▸ **TASK BRIEF**
Whenever a line carries the word "reporting", pull it out of the entries.

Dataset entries
════════

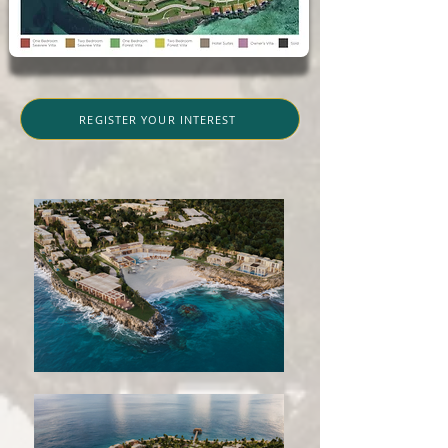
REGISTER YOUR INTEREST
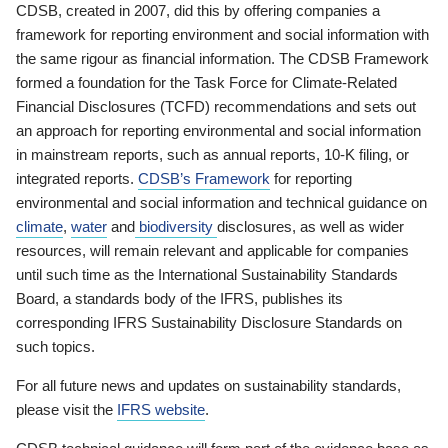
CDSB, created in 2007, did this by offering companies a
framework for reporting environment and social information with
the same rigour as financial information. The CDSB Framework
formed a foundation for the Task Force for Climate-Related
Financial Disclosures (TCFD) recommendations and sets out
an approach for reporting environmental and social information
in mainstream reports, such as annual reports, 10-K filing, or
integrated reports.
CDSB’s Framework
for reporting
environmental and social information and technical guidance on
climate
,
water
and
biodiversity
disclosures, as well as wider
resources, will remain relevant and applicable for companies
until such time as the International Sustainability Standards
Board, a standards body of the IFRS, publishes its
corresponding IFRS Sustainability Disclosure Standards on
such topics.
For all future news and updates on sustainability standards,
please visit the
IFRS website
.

════════

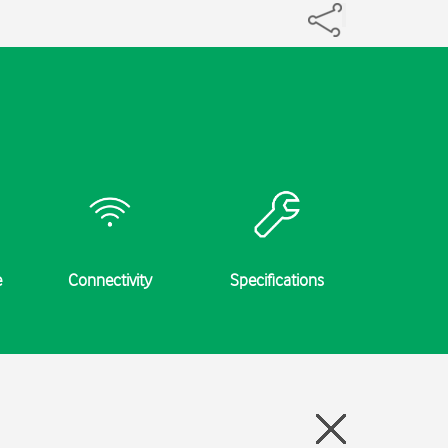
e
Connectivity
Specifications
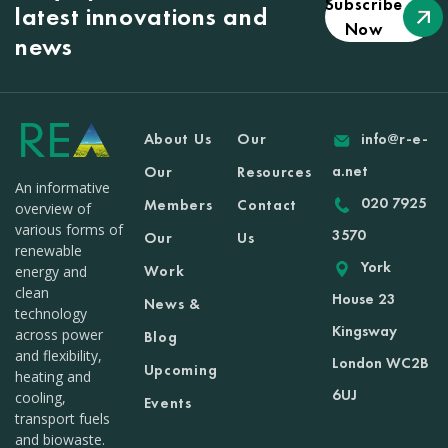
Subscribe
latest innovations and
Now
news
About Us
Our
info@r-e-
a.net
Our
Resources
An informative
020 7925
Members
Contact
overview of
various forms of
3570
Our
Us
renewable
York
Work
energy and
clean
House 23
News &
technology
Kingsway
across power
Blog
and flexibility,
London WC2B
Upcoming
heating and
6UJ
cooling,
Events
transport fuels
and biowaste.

════════

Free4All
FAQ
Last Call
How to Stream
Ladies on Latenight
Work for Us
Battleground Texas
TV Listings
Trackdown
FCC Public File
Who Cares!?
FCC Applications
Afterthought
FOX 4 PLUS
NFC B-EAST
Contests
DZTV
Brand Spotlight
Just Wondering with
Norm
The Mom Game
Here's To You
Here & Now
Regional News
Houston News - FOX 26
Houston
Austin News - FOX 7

════════

▸ **WRITTEN REPLY**
framework for reporting environment and social information with
an approach for reporting environmental and social information
for reporting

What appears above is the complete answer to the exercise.